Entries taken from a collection
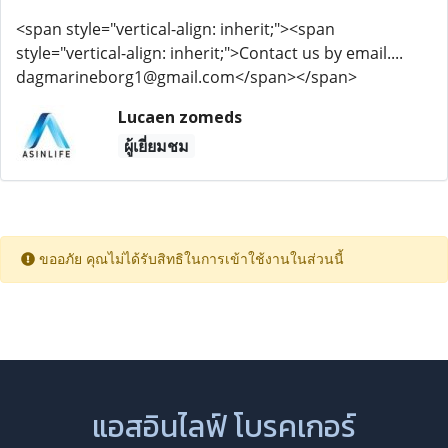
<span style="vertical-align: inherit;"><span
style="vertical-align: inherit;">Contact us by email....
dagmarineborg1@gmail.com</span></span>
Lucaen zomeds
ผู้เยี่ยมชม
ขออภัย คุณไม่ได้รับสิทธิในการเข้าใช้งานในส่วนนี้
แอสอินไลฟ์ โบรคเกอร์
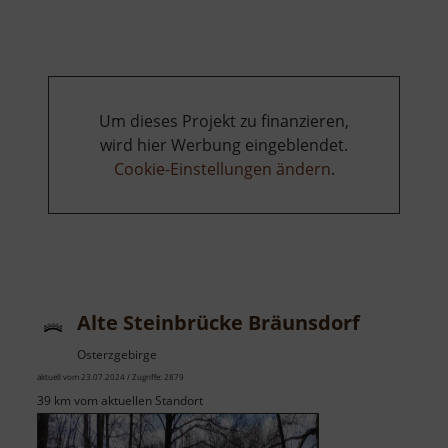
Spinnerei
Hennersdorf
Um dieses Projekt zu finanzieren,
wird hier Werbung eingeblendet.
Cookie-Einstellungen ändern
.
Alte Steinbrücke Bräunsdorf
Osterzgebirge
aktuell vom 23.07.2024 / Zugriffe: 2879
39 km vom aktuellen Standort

Exercise: Each line from the one that holds "ขออภัย คุณไม่ไ" through the end of the entries must be returned exactly, while any pictures stay out.

Result below:
ขออภัย คุณไม่ได้รับสิทธิในการเข้าใช้งานในส่วนนี้
แอสอินไลฟ์ โบรคเกอร์
Spinnerei
Hennersdorf
Um dieses Projekt zu finanzieren,
wird hier Werbung eingeblendet.
Cookie-Einstellungen ändern
.
Alte Steinbrücke Bräunsdorf
Osterzgebirge
aktuell vom 23.07.2024 / Zugriffe: 2879
39 km vom aktuellen Standort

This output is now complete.